Text-to-speechifying the EA Forum

Edit: apparently, this already exists, and I am just behind the times! This post contains a few insights about how to address some of the problems with seeking author permission, so I’ll leave it up anyway. Great job, Nonlinear Library!

Example

Here is a sample text-to-speech version of my article Don’t Be Bycatch. I chose it to obviate any concerns about permission. I’ve also tried it privately on The Case for Rare Chinese Tofus, and it worked just as well.

Key takeaways

  • We can use good text-to-speech software to convert the entire EA Forum to podcasts for about $12/​month.

  • Quality is good, but we lose charts, graphs, and potentially citations.

  • We’d need to decide on a policy for getting authors’ permission.

  • I’m seeking input particularly on the authorial permission question. How should this be handled?

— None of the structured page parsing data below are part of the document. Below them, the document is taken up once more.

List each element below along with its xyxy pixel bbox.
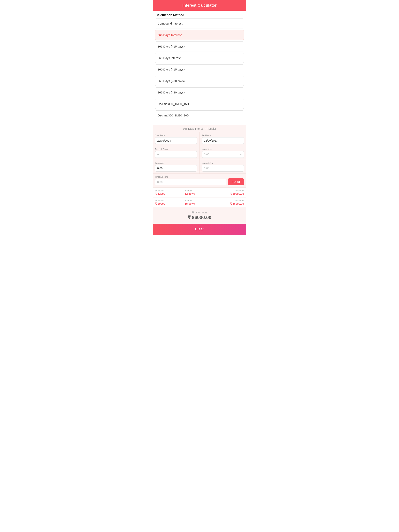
loan-amt-value-1: ₹ 20000 — [155, 202, 185, 205]
loan-amt-input[interactable] — [155, 165, 197, 171]
method-item-compound[interactable]: Compound Interest — [155, 19, 244, 28]
loan-amt-label-0: Loan Amt — [155, 190, 185, 192]
loan-amt-label: Loan Amt — [155, 162, 197, 164]
app-title: Interest Calculator — [156, 3, 243, 8]
app-header: Interest Calculator — [153, 0, 246, 11]
loan-cell-final-1: Final Amt ₹ 56000.00 — [214, 199, 244, 205]
interest-amt-cell: Interest Amt — [200, 160, 246, 174]
loan-row-0: Loan Amt ₹ 12000 Interest 12.50 % Final … — [153, 188, 246, 197]
method-item-365days_lt30[interactable]: 365 Days (<30 days) — [155, 88, 244, 97]
loan-cell-final-0: Final Amt ₹ 30000.00 — [214, 190, 244, 195]
method-item-365days[interactable]: 365 Days Interest — [155, 30, 244, 40]
loan-cell-amt-0: Loan Amt ₹ 12000 — [155, 190, 185, 195]
method-item-360days_lt30[interactable]: 360 Days (<30 days) — [155, 76, 244, 86]
interest-label-1: Interest — [185, 199, 214, 202]
start-date-label: Start Date — [155, 134, 197, 137]
loan-amt-cell: Loan Amt — [153, 160, 200, 174]
deposit-days-label: Deposit Days — [155, 148, 197, 150]
add-button[interactable]: + Add — [228, 178, 244, 185]
method-item-365days_lt15[interactable]: 365 Days (<15 days) — [155, 41, 244, 51]
final-amt-value-1: ₹ 56000.00 — [230, 202, 244, 205]
method-list: Compound Interest365 Days Interest365 Da… — [153, 19, 246, 120]
final-amt-value-0: ₹ 30000.00 — [230, 192, 244, 195]
form-grid: Start Date End Date Deposit Days Interes… — [153, 132, 246, 174]
final-amount-input[interactable] — [155, 179, 226, 185]
loan-cell-amt-1: Loan Amt ₹ 20000 — [155, 199, 185, 205]
summary-amount: ₹ 86000.00 — [155, 215, 244, 220]
percent-suffix: % — [240, 153, 242, 156]
method-item-decimal360_1m30_30d[interactable]: Decimal360_1M30_30D — [155, 110, 244, 120]
loan-row-1: Loan Amt ₹ 20000 Interest 15.00 % Final … — [153, 197, 246, 207]
section-label: Calculation Method — [153, 11, 246, 19]
final-amt-label-1: Final Amt — [235, 199, 244, 202]
final-amount-cell: Final Amount — [155, 176, 226, 185]
loan-cell-interest-0: Interest 12.50 % — [185, 190, 214, 195]
calculator-section: 365 Days Interest - Regular Start Date E… — [153, 125, 246, 224]
summary-label: Final Amount — [155, 211, 244, 214]
interest-amt-input[interactable] — [202, 165, 244, 171]
end-date-cell: End Date — [200, 132, 246, 146]
interest-pct-cell: Interest % % — [200, 146, 246, 160]
summary-section: Final Amount ₹ 86000.00 — [153, 207, 246, 224]
loan-amt-value-0: ₹ 12000 — [155, 192, 185, 195]
final-amount-row: Final Amount + Add — [153, 174, 246, 188]
clear-button[interactable]: Clear — [153, 224, 246, 235]
final-amount-label: Final Amount — [155, 176, 226, 178]
start-date-input[interactable] — [155, 137, 197, 144]
method-item-decimal360_1m30_15d[interactable]: Decimal360_1M30_15D — [155, 99, 244, 109]
deposit-days-input[interactable] — [155, 151, 197, 158]
calc-header: 365 Days Interest - Regular — [153, 125, 246, 132]
interest-value-1: 15.00 % — [185, 202, 214, 205]
interest-amt-label: Interest Amt — [202, 162, 244, 164]
interest-pct-input[interactable] — [202, 151, 244, 158]
loan-rows: Loan Amt ₹ 12000 Interest 12.50 % Final … — [153, 188, 246, 207]
final-amt-label-0: Final Amt — [235, 190, 244, 192]
end-date-input[interactable] — [202, 137, 244, 144]
loan-cell-interest-1: Interest 15.00 % — [185, 199, 214, 205]
method-item-360days[interactable]: 360 Days Interest — [155, 53, 244, 63]
loan-amt-label-1: Loan Amt — [155, 199, 185, 202]
start-date-cell: Start Date — [153, 132, 200, 146]
deposit-days-cell: Deposit Days — [153, 146, 200, 160]
interest-label-0: Interest — [185, 190, 214, 192]
interest-pct-label: Interest % — [202, 148, 244, 150]
end-date-label: End Date — [202, 134, 244, 137]
interest-value-0: 12.50 % — [185, 192, 214, 195]
method-item-360days_lt15[interactable]: 360 Days (<15 days) — [155, 64, 244, 74]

  • Other concerns include loss of reputation and filtering (discussed in “prioritization”), and loss of comments and participation (discussed in “conversation and feedback”).

  • I will delay implementing this at least until March 2022 to give time for any necessary discussion to play out. I’m not determined to do this if a strong consensus objection is raised, and will prioritize discussion above action.

The pros and cons here are what I thought up in an hour off the top of my head. I’ll give this at least a few weeks before moving ahead with anything, since there may be objections or alternatives I hadn’t thought of.

Background

Garrett Baker and others have been narrating EA Forum posts and publishing them as a podcast. This is wonderful, making posts more accessible and convenient. Garrett & co. seems to be doing this for free, and as a volunteer effort, they’ve only been able to release 6 posts over the last 40 days. I want to give them my sincere compliments for this excellent effort, and suggest a way to scale things up via Amazon’s text-to-speech service, Polly.

Most Important Concern: Permission of the Authors

On the one hand, EA forum posts are already being turned into podcasts, and I don’t know if Garrett is seeking permission from every author before doing so. The posts are already up in public. However, turning them into a podcast is a step that some authors may not want to take. It takes away their ability to control their own intellectual output.

This connects to broader questions about copyright and EA Forum posting. I know next-to-nothing about copyright, so this is a major area of uncertainty for me.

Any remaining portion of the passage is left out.